#### [Action item]
Which lines in the records below include the word "ifade"? Report each of them in full.

═════ Material provided

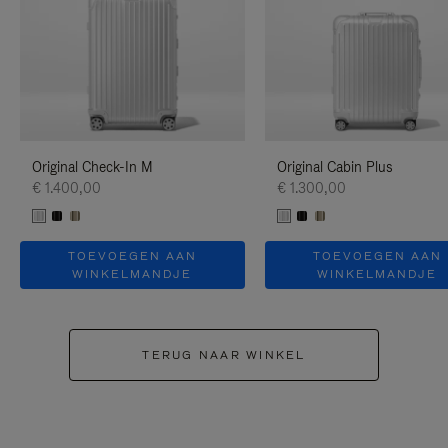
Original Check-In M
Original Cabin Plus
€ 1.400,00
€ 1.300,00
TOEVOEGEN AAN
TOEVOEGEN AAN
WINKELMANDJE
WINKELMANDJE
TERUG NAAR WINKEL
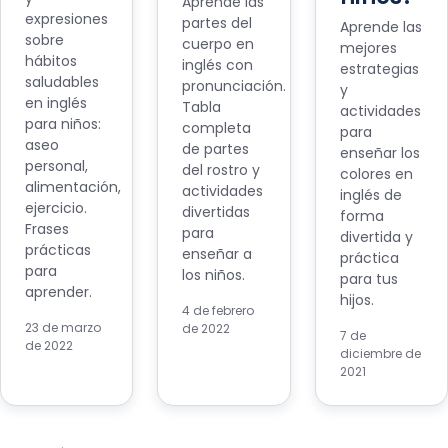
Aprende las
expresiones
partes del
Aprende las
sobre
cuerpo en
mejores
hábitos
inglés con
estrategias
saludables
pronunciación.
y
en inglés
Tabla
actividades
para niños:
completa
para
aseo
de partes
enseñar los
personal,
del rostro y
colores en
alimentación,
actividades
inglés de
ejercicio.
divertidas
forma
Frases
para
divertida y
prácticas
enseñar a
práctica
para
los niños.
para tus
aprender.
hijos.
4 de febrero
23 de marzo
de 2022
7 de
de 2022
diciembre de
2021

══════════
═════ Material provided

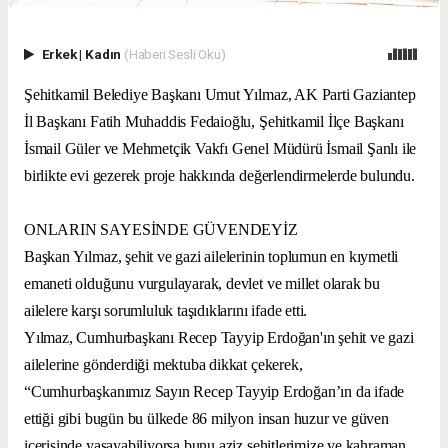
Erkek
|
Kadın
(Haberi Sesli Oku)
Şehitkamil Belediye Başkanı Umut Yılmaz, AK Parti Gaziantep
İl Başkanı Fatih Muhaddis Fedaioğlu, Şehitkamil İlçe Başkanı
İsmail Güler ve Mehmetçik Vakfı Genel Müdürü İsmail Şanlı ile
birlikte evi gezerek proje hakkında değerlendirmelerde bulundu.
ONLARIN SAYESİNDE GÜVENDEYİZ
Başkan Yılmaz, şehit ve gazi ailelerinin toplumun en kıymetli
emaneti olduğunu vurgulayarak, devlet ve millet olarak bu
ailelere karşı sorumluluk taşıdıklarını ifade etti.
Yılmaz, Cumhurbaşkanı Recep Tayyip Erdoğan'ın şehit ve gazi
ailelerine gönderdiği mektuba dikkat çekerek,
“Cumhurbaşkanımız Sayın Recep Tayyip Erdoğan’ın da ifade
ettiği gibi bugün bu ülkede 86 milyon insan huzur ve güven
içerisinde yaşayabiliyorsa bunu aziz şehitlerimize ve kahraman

══════════

#### [Answer]
ailelere karşı sorumluluk taşıdıklarını ifade etti.
“Cumhurbaşkanımız Sayın Recep Tayyip Erdoğan’ın da ifade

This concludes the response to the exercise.